Jacques Saoutchik – Maître Carrossier
by Peter M. Larsen & Ben Erickson
Over 1100 pages (or about 15 pounds if that sounds more impressive) . . . on a subject you probably never heard of. Do you need this book? Sure you do, especially if you are a bibliophile or have a thing for French coachwork.
This set of books is so outside of what is “normal” in publishing that writing only a short review seems entirely inadequate. Even after having actually read the whole thing it is not really possible to offer a bird’s eye perspective of a book (we’ll stay with the singular form even if it’s a 3-volme set) that is all about nano detail.
For the sake of context let’s first of all establish that this publisher, Dalton Watson Fine Books, started this particular treatment—multi volume, super premium presentation, slipcased, in a custom carrying box—two books ago, first with the Talbot (by the same authors) and then the Cunningham set. This latest offering takes that up a notch by sporting a metal replica of the coachbuilder’s plate on the slipcase.
In the abstract, $500 is not chump change but considering the authors’ time, the small print run of 500, and the supremely impressive production the book is a terrific value. It would be desirable even if it had flaws, in the same way a supercar is desirable even if it is imperfect. But, unlike a car, a book like this cannot be measured against an absolute parameter because, at the level of micro analysis the authors present, only they now possess the deepest, most comprehensive grasp of the subject. Other experts—many of whom consulted on this book—may have their individual slices of knowledge but here it comes together as a totality too vast for any one individual to second-guess. There is nothing to compare the book to and it is inconceivable that there is enough untrodden ground left to require another shot. On the subject of cabinetmaker cum carossier Jacques Saoutchik, this book is The Book.

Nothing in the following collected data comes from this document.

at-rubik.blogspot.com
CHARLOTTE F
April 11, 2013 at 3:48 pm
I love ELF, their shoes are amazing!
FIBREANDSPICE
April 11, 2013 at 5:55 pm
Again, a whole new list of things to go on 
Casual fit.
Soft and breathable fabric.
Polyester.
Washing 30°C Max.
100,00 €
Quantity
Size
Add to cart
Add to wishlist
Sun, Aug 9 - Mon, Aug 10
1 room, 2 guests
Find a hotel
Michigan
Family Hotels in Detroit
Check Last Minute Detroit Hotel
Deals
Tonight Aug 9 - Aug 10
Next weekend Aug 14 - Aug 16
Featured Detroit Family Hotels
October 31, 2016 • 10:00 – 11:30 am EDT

Russian-born Iakov Savtchuk (1880) switched to coachbuilding in 1906 and earned a reputation for quality work and often wildly extravagant designs in the French idiom. French coachwork looks like nothing else, even today and most definitely in the Golden Era of custom coachwork. On the big-picture level, the book records every body built by Saoutchik 1907–1954, with chassis numbers where known. On the micro detail level, the book records seemingly every breath Saoutchik ever took and every thought he ever had.
Volume I (The Life of a Jeweler in Steel) covers the personal side of the story, using many private pictures never before seen in print. On the purely human level, this would be a story worth telling even without the cars—not least because the man had, at the same time, two separate families! Vol. II (The Language of Design) moves into the technical realm, featuring many coachwork drawings and design analyses. It also includes an essay by American restorer David Cooper about the restoration of a 1947 Saoutchik Delahaye 135. Vol. III (Heavenly Bodies) is a treasure trove of some 800 photos old and new, many not published before.

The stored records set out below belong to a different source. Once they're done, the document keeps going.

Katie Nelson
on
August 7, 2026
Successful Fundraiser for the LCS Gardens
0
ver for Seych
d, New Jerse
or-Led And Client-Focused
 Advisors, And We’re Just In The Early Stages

Larsen is mindful that today’s world is running on 140-character tweets—a harsh place into which to send a book that’ll take months to read and years to internalize. He is the first to raise the question: does the book have to be this long? And he himself offers a condensed version, all of 31 words long: “There once was a Russian carpenter who went to Paris. There he spent about 50 years building some fantastic cars. Then his company went bankrupt and he died. End of story.” But Larsen is not only a gearhead, he is a Fulbright scholar and holds a Ph.D. in English literature and semiotics. Words are his thing, he cherishes them, and he unabashedly raises “digression” to an artform. Co-author Erickson too holds a Masters in linguistics but here attends mostly to the data wrangling end. So, readers who can’t be bothered to read will just have to skip the words . . . it’ll be their loss, and even the more than 1900 illustration cannot substitute for them.

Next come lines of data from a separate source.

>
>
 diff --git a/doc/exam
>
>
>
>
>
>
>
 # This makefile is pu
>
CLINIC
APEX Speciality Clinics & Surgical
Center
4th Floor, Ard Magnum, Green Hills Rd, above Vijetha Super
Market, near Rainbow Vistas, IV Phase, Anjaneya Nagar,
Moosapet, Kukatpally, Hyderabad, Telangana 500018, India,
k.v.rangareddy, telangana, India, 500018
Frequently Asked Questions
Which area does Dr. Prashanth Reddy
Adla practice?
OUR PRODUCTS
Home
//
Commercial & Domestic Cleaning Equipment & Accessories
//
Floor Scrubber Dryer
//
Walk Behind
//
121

It should be noted that the authors were able to make contact with Jacques Saoutchik’s daughter Jacquemine and her family and that this has yielded insights and actual materials that have further elevated this book.
This book is as much a celebration of a Master Coachbuilder as it is of bookmaking, and of scholarship.
Won the award “2014 Publication of the Year” (sponsored by Hortons Books) at the International Historic Motoring and a Grand Prize for “Most Beautiful book of the Year, 2014″ by the Festival Automobile International organization.
Also available in a limited edition of 20, signed, hand-bound in full leather with hand-marbled endpapers, with custom-made slipcase and protective Solander box (ISBN 978-1-85443-270-4; $1950).
Copyright 2014, Sabu Advani (speedreaders.info).
At the “Plus Beau Livre de l’Année, 2014” award ceremony it was all about new cars. We were seated at round tables among the wild prototypes. At our table were people from two French transportation design schools where two talented young designers had won prizes. Not one person had ever heard of Saoutchik, Talbot-Lago, Figoni or Delahaye – never mind Hispano-Suiza, Delage or Voisin. Astonishing and a bit sad as there was no conception of the fantastic legacy the French have!